Page-level text extractions:
=== Section Start ===
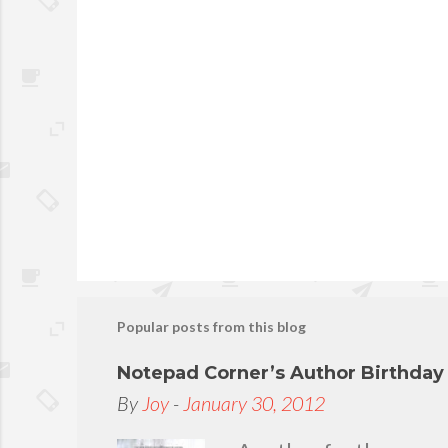
P
o
s
t
Popular posts from this blog
a
C
Notepad Corner’s Author Birthda
o
By
Joy
-
January 30, 2012
m
m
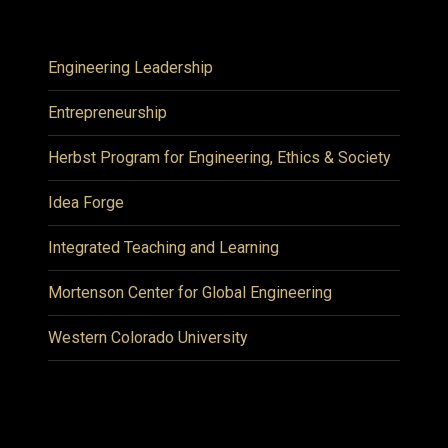
Engineering Leadership
Entrepreneurship
Herbst Program for Engineering, Ethics & Society
Idea Forge
Integrated Teaching and Learning
Mortenson Center for Global Engineering
Western Colorado University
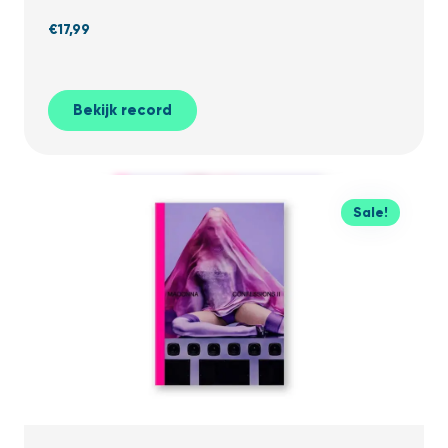
€
17,99
Bekijk record
Sale!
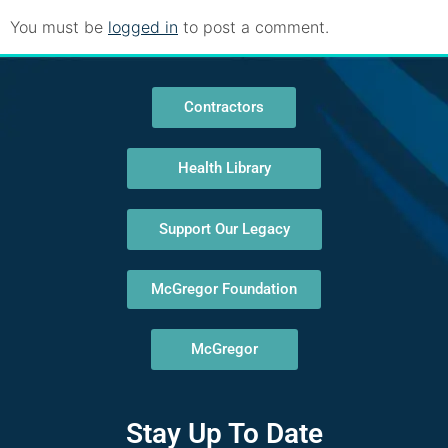
You must be
logged in
to post a comment.
Contractors
Health Library
Support Our Legacy
McGregor Foundation
McGregor
Stay Up To Date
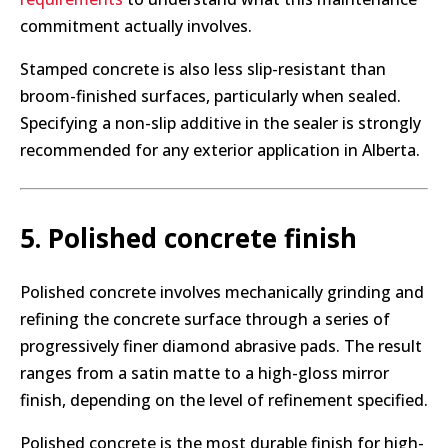
commitment actually involves.
Stamped concrete is also less slip-resistant than
broom-finished surfaces, particularly when sealed.
Specifying a non-slip additive in the sealer is strongly
recommended for any exterior application in Alberta.
5. Polished concrete finish
Polished concrete involves mechanically grinding and
refining the concrete surface through a series of
progressively finer diamond abrasive pads. The result
ranges from a satin matte to a high-gloss mirror
finish, depending on the level of refinement specified.
Polished concrete is the most durable finish for high-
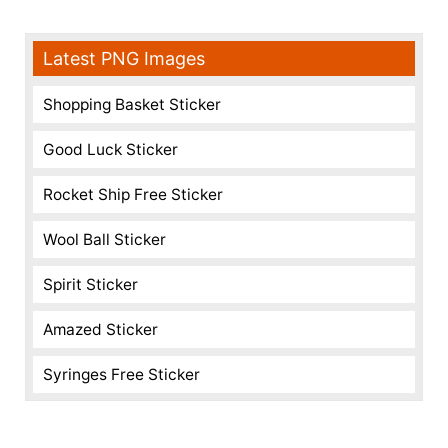
Latest PNG Images
Shopping Basket Sticker
Good Luck Sticker
Rocket Ship Free Sticker
Wool Ball Sticker
Spirit Sticker
Amazed Sticker
Syringes Free Sticker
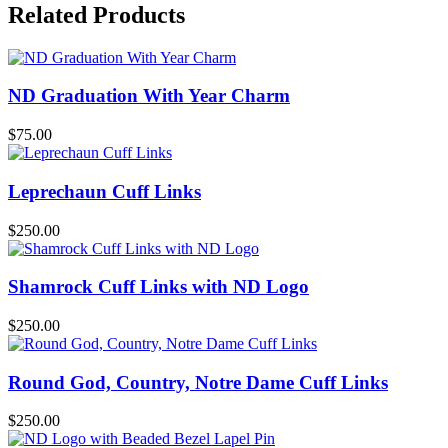
Related Products
ND Graduation With Year Charm
$
75.00
Leprechaun Cuff Links
$
250.00
Shamrock Cuff Links with ND Logo
$
250.00
Round God, Country, Notre Dame Cuff Links
$
250.00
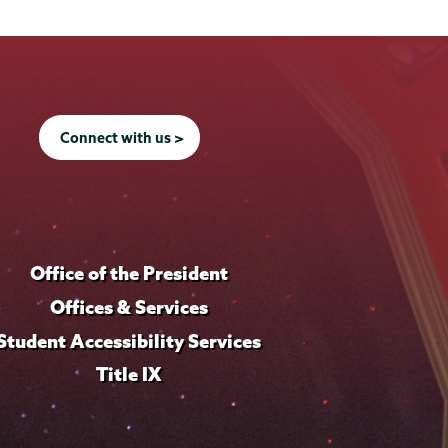
Connect with us >
Office of the President
Offices & Services
Student Accessibility Services
Title IX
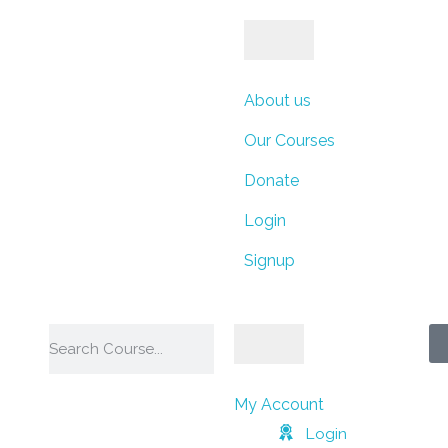
ays
Hours
Minutes
About us
Our Courses
Donate
Seconds
Login
Signup
My Account
Login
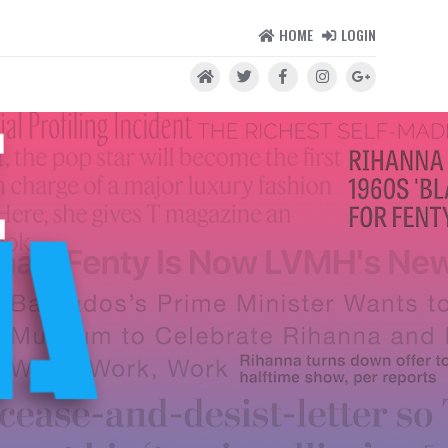
HOME
LOGIN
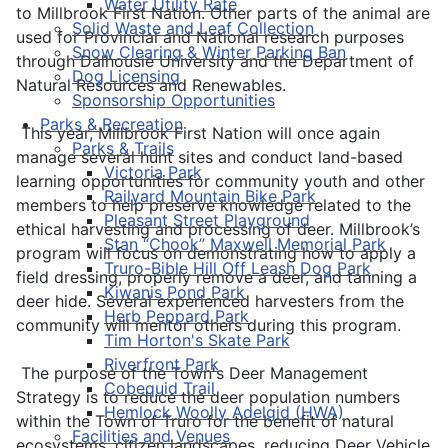
Water Utility Rate
to Millbrook First Nation. Other parts of the animal are
Solid Waste and Leaf Collection
used for Provincial and National research purposes
Snow Clearing & Winter Parking Ban
through Dalhousie University and the Department of
Dog Licensing
Natural Resources and Renewables.
Sponsorship Opportunities
Parks & Recreation
This year, Millbrook First Nation will once again
Parks & Trails
manage several hunt sites and conduct land-based
Victoria Park
learning opportunities for community youth and other
Railyard Mountain Bike Park
members to help preserve knowledge related to the
Pleasant Street Playground
ethical harvesting and processing of deer. Millbrook’s
Stan “Chook” Maxwell Memorial Park
program will focus on demonstrating how to apply a
Truro-Bible Hill Off Leash Dog Park
field dressing, properly remove a deer, and tanning a
Kiwanis Pond Park
deer hide. Several experienced harvesters from the
Herb Peppard Park
community will mentor others during this program.
Tim Horton's Skate Park
Riverfront Park
The purpose of the Town's Deer Management
Cobequid Trail
Strategy is to reduce the deer population numbers
Hemlock Woolly Adelgid (HWA)
within the Town of Truro for the benefit of natural
Facilities and Venues
ecosystems, citizen landscapes, reducing Deer Vehicle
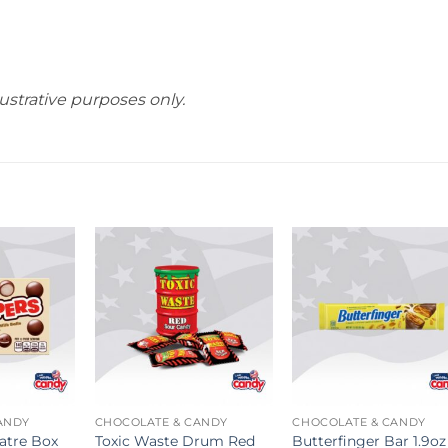
ustrative purposes only.
ANDY
CHOCOLATE & CANDY
CHOCOLATE & CANDY
atre Box
Toxic Waste Drum Red
Butterfinger Bar 1.9oz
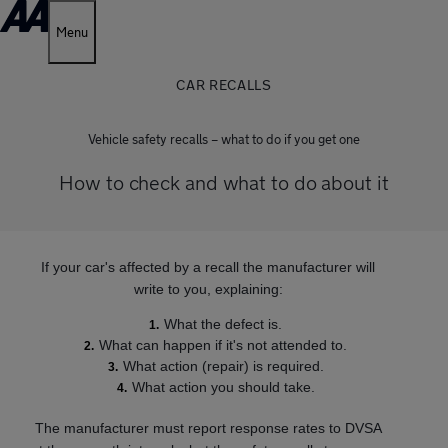
Menu
CAR RECALLS
Vehicle safety recalls – what to do if you get one
How to check and what to do about it
If your car's affected by a recall the manufacturer will
write to you, explaining:
What the defect is.
What can happen if it's not attended to.
What action (repair) is required.
What action you should take.
The manufacturer must report response rates to DVSA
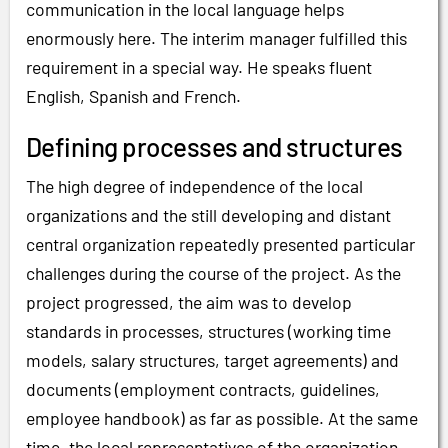
communication in the local language helps
enormously here. The interim manager fulfilled this
requirement in a special way. He speaks fluent
English, Spanish and French.
Defining processes and structures
The high degree of independence of the local
organizations and the still developing and distant
central organization repeatedly presented particular
challenges during the course of the project. As the
project progressed, the aim was to develop
standards in processes, structures (working time
models, salary structures, target agreements) and
documents (employment contracts, guidelines,
employee handbook) as far as possible. At the same
time, the local representatives of the organization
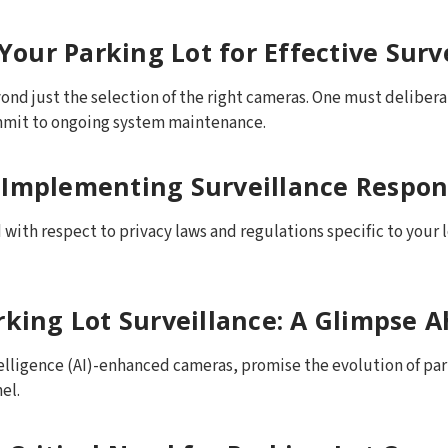
 Your Parking Lot for Effective Surv
nd just the selection of the right cameras. One must delibera
mmit to ongoing system maintenance.
 Implementing Surveillance Respon
with respect to privacy laws and regulations specific to your 
rking Lot Surveillance: A Glimpse 
telligence (AI)-enhanced cameras, promise the evolution of pa
el.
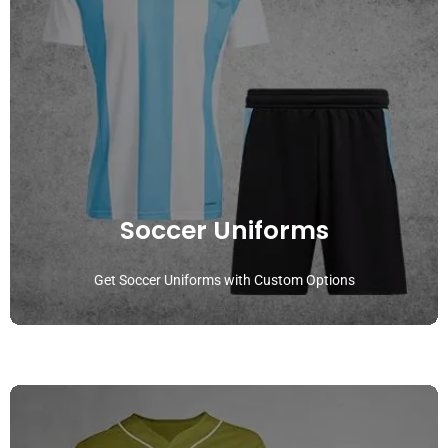
Soccer Uniforms
Get Soccer Uniforms with Custom Options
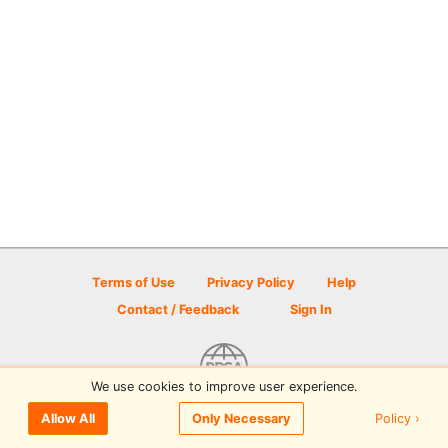
Terms of Use
Privacy Policy
Help
Contact / Feedback
Sign In
We use cookies to improve user experience.
© 2026 Disc Golf Scene powered by PDGA
Policy ›
Allow All
Only Necessary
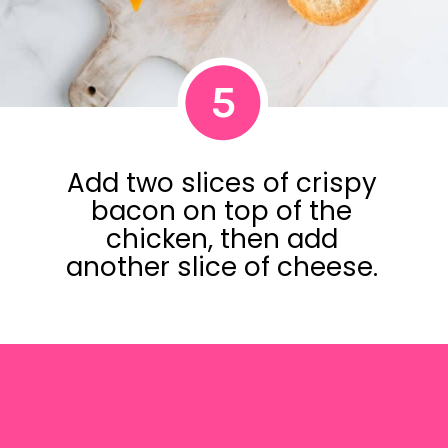
5
Add two slices of crispy
bacon on top of the
chicken, then add
another slice of cheese.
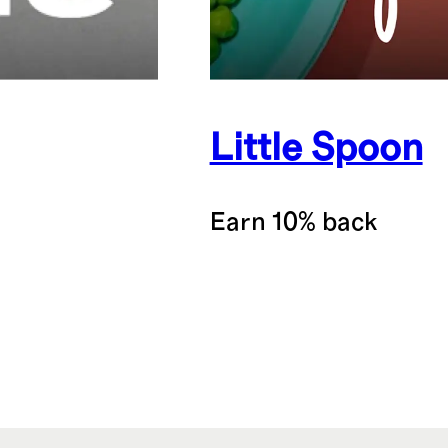
Little Spoon
Earn 10% back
=== Section End ===
Count how many lines in the records above hold the word "Parking", and answer with that number alone.

2